Segundo estudo, mulheres ganham dez anos vida saudável, e homens, oito

27 de Janeiro de 2020


Diversos estudos nos lembram que, por mais desafiador que seja, seguir hábitos saudáveis ​​- comer direito, exercitar-se regularmente, não fumar, manter um peso saudável e controlar a quantidade de álcool ingerida - pode nos ajudar a viver mais. Mas anos extras de vida não são tão atraentes se alguns ou a maioria deles vêm acompanhados de doenças cardíacas, diabetes ou câncer.

Em um estudo de 2018, um grupo internacional de pesquisadores liderados por cientistas de Escola de Saúde Pública de Harvard descobriu que a adoção de cinco hábitos saudáveis ​​poderia estender a expectativa de vida em 14 anos para as mulheres e em 12 anos para os homens:

-  Adotar uma dieta rica em plantas e pobre em gorduras
-  Exercitar-se em um nível moderado a vigoroso por várias horas por semana
-  Manter um peso corporal saudável
-  Não fumar
-  Consumir não mais que uma bebida alcoólica por dia para mulheres e duas para homens.

Para acompanhar esses dados, os pesquisadores queriam saber quantos desses anos adicionais eram saudáveis, livres de três doenças crônicas comuns: doenças cardíacas, diabetes tipo 2 e câncer.

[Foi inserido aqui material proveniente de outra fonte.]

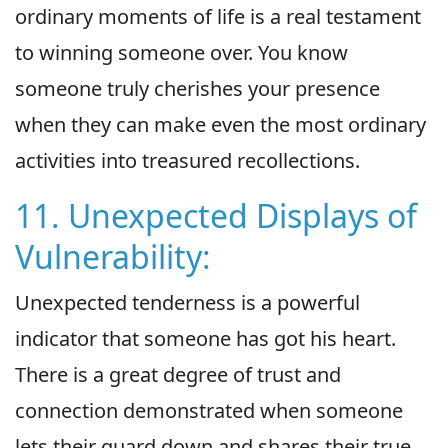
ordinary moments of life is a real testament
to winning someone over. You know
someone truly cherishes your presence
when they can make even the most ordinary
activities into treasured recollections.
11. Unexpected Displays of
Vulnerability:
Unexpected tenderness is a powerful
indicator that someone has got his heart.
There is a great degree of trust and
connection demonstrated when someone
lets their guard down and shares their true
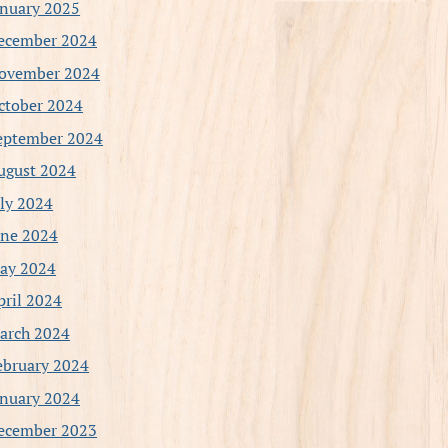
anuary 2025
ecember 2024
ovember 2024
ctober 2024
eptember 2024
ugust 2024
uly 2024
une 2024
ay 2024
pril 2024
arch 2024
ebruary 2024
anuary 2024
ecember 2023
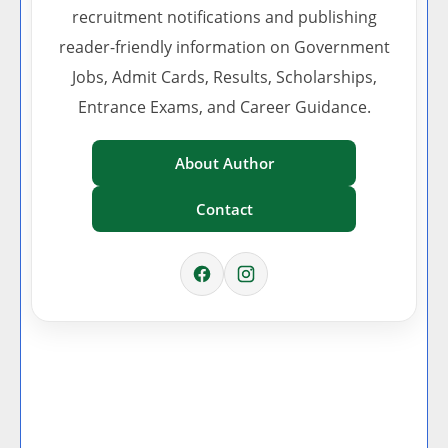
recruitment notifications and publishing
reader-friendly information on Government
Jobs, Admit Cards, Results, Scholarships,
Entrance Exams, and Career Guidance.
About Author
Contact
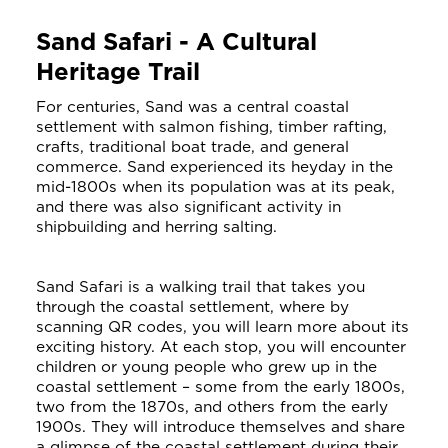
Sand Safari - A Cultural
Heritage Trail
For centuries, Sand was a central coastal
settlement with salmon fishing, timber rafting,
crafts, traditional boat trade, and general
commerce. Sand experienced its heyday in the
mid-1800s when its population was at its peak,
and there was also significant activity in
shipbuilding and herring salting.
Sand Safari is a walking trail that takes you
through the coastal settlement, where by
scanning QR codes, you will learn more about its
exciting history. At each stop, you will encounter
children or young people who grew up in the
coastal settlement – some from the early 1800s,
two from the 1870s, and others from the early
1900s. They will introduce themselves and share
a glimpse of the coastal settlement during their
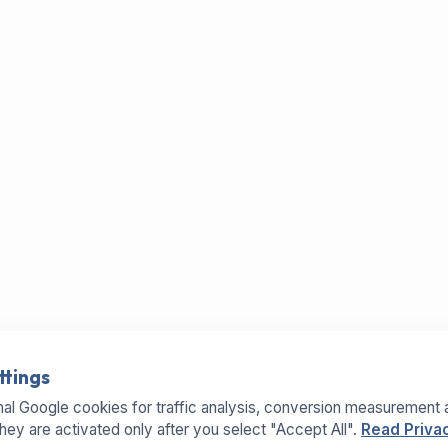
ttings
al Google cookies for traffic analysis, conversion measurement 
They are activated only after you select "Accept All".
Read Privac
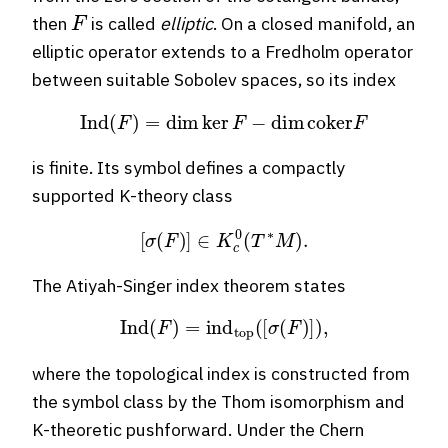
F
then
is called
elliptic
. On a closed manifold, an
elliptic operator extends to a Fredholm operator
between suitable Sobolev spaces, so its index
Ind
(
F
)
=
dim
ker
F
−
dim
coker
F
is finite. Its symbol defines a compactly
supported K-theory class
[
σ
(
F
)
]
∈
K
c
0
(
T
∗
M
)
.
The Atiyah-Singer index theorem states
Ind
(
F
)
=
ind
top
(
[
σ
(
F
)
]
)
,
where the topological index is constructed from
the symbol class by the Thom isomorphism and
K-theoretic pushforward. Under the Chern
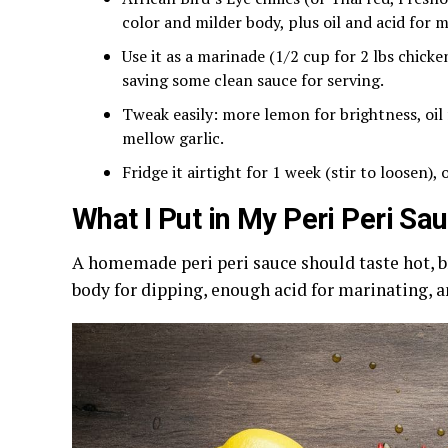
color and milder body, plus oil and acid for 
Use it as a marinade (1/2 cup for 2 lbs chicken
saving some clean sauce for serving.
Tweak easily: more lemon for brightness, oil
mellow garlic.
Fridge it airtight for 1 week (stir to loosen),
What I Put in My Peri Peri Sa
A homemade peri peri sauce should taste hot, br
body for dipping, enough acid for marinating, a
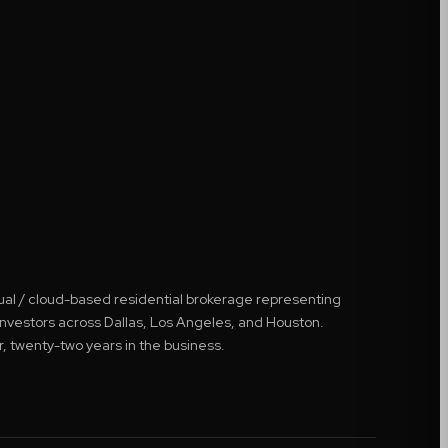
tual / cloud-based residential brokerage representing
 investors across Dallas, Los Angeles, and Houston.
r, twenty-two years in the business.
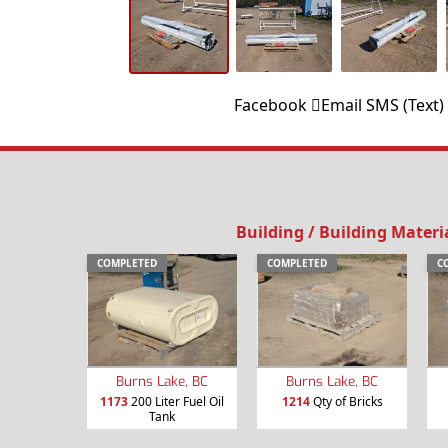
Facebook
Email
SMS (Text)
Building / Building Materi
COMPLETED
COMPLETED
C
Burns Lake, BC
Burns Lake, BC
1173
200 Liter Fuel Oil
1214
Qty of Bricks
Tank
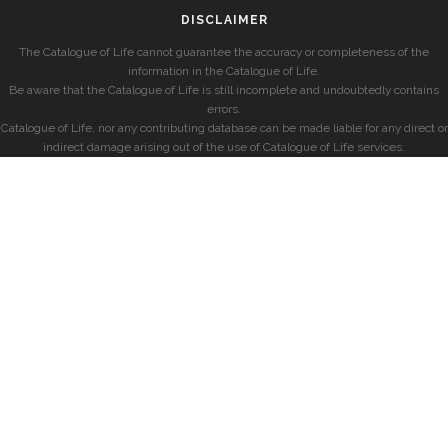
DISCLAIMER
The Catalogue of Life cannot guarantee the accuracy or completeness of the
information in the Catalogue of Life.
Be aware that the Catalogue of Life is still incomplete and undoubtedly contains
errors.
Catalogue of Life, nor any contributing database can be made liable for any direct or
indirect damage arising out of the use of Catalogue of Life services.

Em um estudo publicado recentemente no periódico BMJ, eles relatam que um estilo de vida saudável pode realmente contribuir para anos extras de vida - e mais livres de doenças.

Os resultados sugerem que as mulheres podem estender sua expectativa de vida sem doenças após os 50 anos em cerca de 10 anos, e os homens podem adicionar cerca de oito anos a mais do que as pessoas que não têm esses hábitos. "É importante observar a expectativa de vida livre de doenças, pois isso tem implicações importantes em termos de melhoria da qualidade de vida e redução dos custos gerais de assistência médica", diz Frank Hu, chefe do departamento de nutrição da universidade e principal autor do artigo.

“Prolongar a vida útil não é suficiente, queremos estender o tempo de saúde.” Para descobrir esses padrões, os pesquisadores analisaram dados coletados de mais de 111.000 mulheres e homens dos EUA com idades entre 30 e 75 anos, entre 1980 e 1986. Os participantes responderam questionários sobre seus hábitos de vida e saúde a cada dois anos até 2014. Com base em suas respostas, cada participante recebeu uma pontuação de “estilo de vida” de 0 a 5, com pontuações mais altas representando melhor aderência a diretrizes saudáveis.

Os pesquisadores tentaram correlacionar essas pontuações com quanto tempo os participantes viveram sem doenças cardíacas, câncer ou diabetes. As mulheres que relataram seguir quatro ou cinco dos hábitos saudáveis ​​viveram em média 34 anos a mais sem essas doenças após os 50 anos, em comparação aos 24 anos para as mulheres que disseram não seguir nenhum dos hábitos saudáveis.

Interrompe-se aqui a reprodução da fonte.